• **DATA EXCERPTS**

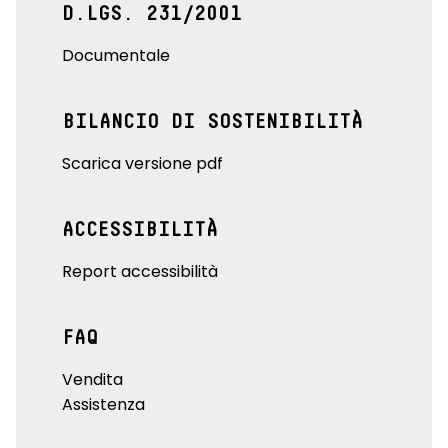
D.LGS. 231/2001
Documentale
BILANCIO DI SOSTENIBILITÀ
Scarica versione pdf
ACCESSIBILITÀ
Report accessibilità
FAQ
Vendita
Assistenza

• **TASK STATEMENT**
Only the lines from the one containing "Documentale" through the last line above belong in your answer. Retype them exactly.

• **FINAL ANSWER**
Documentale
BILANCIO DI SOSTENIBILITÀ
Scarica versione pdf
ACCESSIBILITÀ
Report accessibilità
FAQ
Vendita
Assistenza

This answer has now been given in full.